He was good at this, Dany noticed. She would not have thought this his first real opportunity for commanding a room. Aemon scrutinised all those before him. "We do not have yet proof-"
"No proof? I thought it was Lannisters?"
"Of course it was!"
"But why-"
Cries broke from several of the Lords and knights.
Aemon gave a curt nod to the side, and Ser Jaremy smashed the high table with the dull edge of his blade. The wood thrummed with the force of the below, and it silenced the rising chorus.

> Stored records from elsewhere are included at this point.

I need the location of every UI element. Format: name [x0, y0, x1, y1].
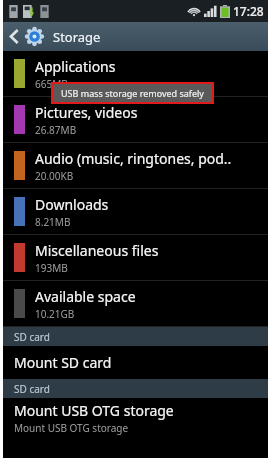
staticText: Available space [35, 287, 136, 306]
button[interactable]: Miscellaneous files [3, 235, 268, 280]
button[interactable]: Downloads [3, 189, 268, 234]
button[interactable]: Audio (music, ringtones, pod.. [3, 143, 268, 188]
staticText: 8.21MB [35, 215, 71, 229]
staticText: 17:28 [233, 3, 264, 19]
button[interactable]: Mount USB OTG storage [3, 398, 268, 438]
staticText: Mount USB OTG storage [14, 401, 174, 420]
button[interactable]: Pictures, videos [3, 97, 268, 142]
staticText: Miscellaneous files [35, 241, 159, 260]
staticText: 10.21GB [35, 307, 75, 321]
button[interactable]: Mount SD card [3, 346, 268, 379]
staticText: Mount USB OTG storage [14, 421, 129, 435]
button[interactable]: Available space [3, 281, 268, 326]
staticText: 20.00KB [35, 169, 74, 183]
staticText: Pictures, videos [35, 103, 138, 122]
staticText: Storage [53, 28, 101, 46]
staticText: 193MB [35, 261, 68, 275]
staticText: USB mass storage removed safely [61, 87, 204, 99]
button[interactable]: Applications [3, 51, 268, 96]
staticText: 665MB [35, 77, 68, 91]
staticText: Downloads [35, 195, 109, 214]
staticText: 26.87MB [35, 123, 77, 137]
button[interactable]: Back [3, 22, 25, 51]
staticText: Mount SD card [14, 353, 112, 372]
staticText: SD card [14, 330, 50, 344]
staticText: Audio (music, ringtones, pod.. [35, 149, 232, 168]
staticText: SD card [14, 382, 50, 396]
staticText: Applications [35, 57, 116, 76]
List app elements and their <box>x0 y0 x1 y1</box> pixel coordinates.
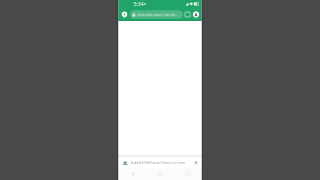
staticText: example-news.com/article <box>137 12 179 17</box>
button[interactable]: Back <box>118 168 146 180</box>
button[interactable]: Site information <box>119 8 130 21</box>
button[interactable]: Add AllTheFun to Home screen <box>118 157 190 168</box>
button[interactable]: Account <box>192 8 200 21</box>
staticText: 5:34 <box>134 0 144 8</box>
button[interactable]: example-news.com/article <box>130 10 183 19</box>
button[interactable]: Recent apps <box>174 168 202 180</box>
button[interactable]: Dismiss <box>190 157 202 168</box>
staticText: Add AllTheFun to Home screen <box>130 160 184 165</box>
button[interactable]: Switch tabs <box>184 8 192 21</box>
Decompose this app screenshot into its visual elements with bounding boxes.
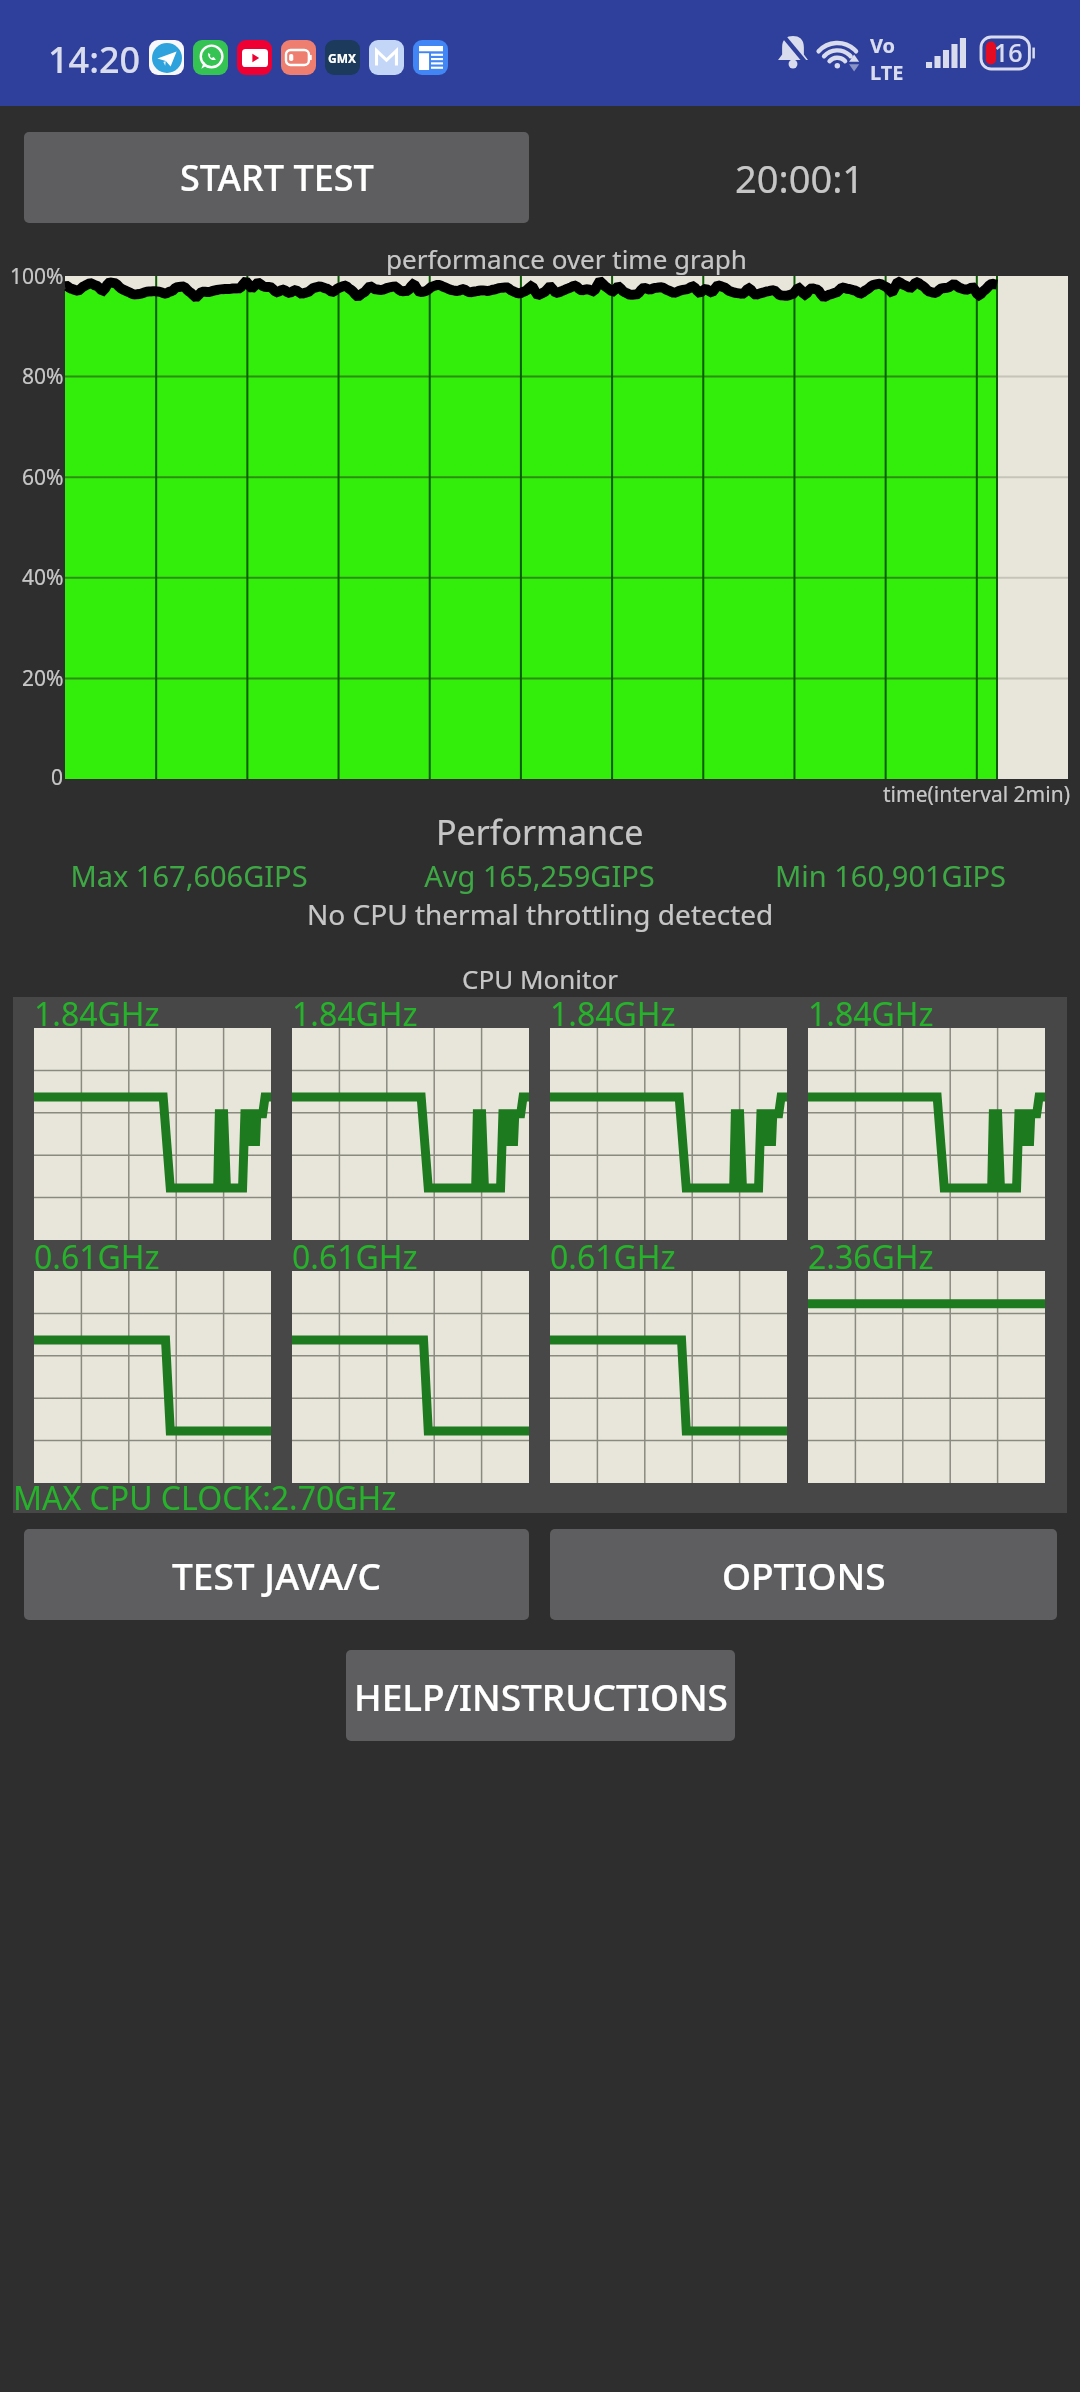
staticText: No CPU thermal throttling detected — [307, 895, 774, 933]
staticText: 80% — [22, 362, 64, 391]
staticText: Min 160,901GIPS — [715, 856, 1066, 895]
staticText: Performance — [436, 809, 644, 855]
button[interactable]: HELP/INSTRUCTIONS — [346, 1650, 735, 1741]
staticText: HELP/INSTRUCTIONS — [354, 1671, 728, 1721]
staticText: Avg 165,259GIPS — [364, 856, 715, 895]
staticText: LTE — [870, 59, 904, 86]
staticText: performance over time graph — [386, 241, 747, 276]
staticText: TEST JAVA/C — [172, 1550, 381, 1600]
staticText: 0 — [51, 763, 64, 792]
other: Battery 16% — [980, 36, 1036, 70]
staticText: OPTIONS — [722, 1550, 886, 1600]
button[interactable]: TEST JAVA/C — [24, 1529, 529, 1620]
other: Wi-Fi — [818, 33, 860, 73]
staticText: 0.61GHz — [292, 1235, 418, 1279]
staticText: START TEST — [180, 153, 374, 202]
staticText: 60% — [22, 463, 64, 492]
staticText: 1.84GHz — [550, 992, 676, 1036]
staticText: GMX — [328, 50, 357, 66]
other: Signal — [926, 38, 966, 68]
staticText: 1.84GHz — [808, 992, 934, 1036]
staticText: 0.61GHz — [34, 1235, 160, 1279]
other: Notifications muted — [776, 32, 810, 72]
staticText: 1.84GHz — [34, 992, 160, 1036]
staticText: Max 167,606GIPS — [14, 856, 364, 895]
staticText: 40% — [22, 563, 64, 592]
staticText: 20:00:1 — [735, 152, 865, 204]
button[interactable]: START TEST — [24, 132, 529, 223]
button[interactable]: OPTIONS — [550, 1529, 1057, 1620]
staticText: time(interval 2min) — [883, 780, 1070, 809]
staticText: 14:20 — [48, 35, 141, 84]
staticText: CPU Monitor — [462, 961, 618, 996]
staticText: Vo — [870, 32, 896, 59]
staticText: 16 — [994, 35, 1023, 69]
staticText: 20% — [22, 664, 64, 693]
staticText: 100% — [10, 262, 64, 291]
staticText: 1.84GHz — [292, 992, 418, 1036]
staticText: MAX CPU CLOCK:2.70GHz — [13, 1476, 397, 1520]
staticText: 0.61GHz — [550, 1235, 676, 1279]
staticText: 2.36GHz — [808, 1235, 934, 1279]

"We believe it was," He said simply.
"Forgive me, my Prince."
It was Lord Tarly, lean and balding, with a short grey beard and a face set in stern lines. Again, Dany saw how Aemon's expression shifted, quicker than a hiccup – a fleeting sneer, there and then gone in a moment. His grey eyes, however, remained hard as ice.
"But we have all heard the rumours," Tarly went on. "Plenty of them. And one we have all heard is that a man claimed revenge for the name of the Starks."
"Words are wind," Aemon replied, after a moment. He was considering his words. "The King does not believe-"
"Your mother's family." Tarly's voice was growing firmer. "The Northern menace. Who we have been at war with since before you were born."
Lord Gerold Grafton of Gulltown nodded in agreement. "Lord Tarly speaks truly." The man shrugged his wide shoulders. "And I am more like to believe it was the Starks than the Lannisters-"
The Bronze Yohn laughed. "Have you forgotten Castamere so readily?" He boomed. "Lord Tywin has committed such like atrocity before-"
As she had said earlier to Harry. Dany knew there was a reason she'd always liked Lord Royce.
"To rebels, traitors!" shouted Lyonel Corbray. She could already see the battle lines forming before them. "To vassals who sought to undermine his own! Have you forgotten, my Lord, that Lord Tywin served the realm faithfully as Hand for over twenty years-"
"I remember that he left the capital with his tail between his legs and then sat out most of the war like a craven," Royce replied, lined face twisted. He pointed a meaty finger at his fellow Valeman. "I remember far more than you do. Do you not find it suspicious the man was so eager to shout about the Starks? At a time when it was most convenient for the Lannisters? Do you think at all, Corbray?!"
"I will not have you insult me-"
"You will and you shall like it Lord Corbray-"
Dany turned back to Aemon. He was saying nothing – only watching, eyes roaming from face to face. He was letting them speak, she realised, to see how this played out. To see what he learns.
"Why gather here just to talk?" Symond Templeton's tone was as cold as his blue eyes. "If we can't even agree who our foes are, why are we here?"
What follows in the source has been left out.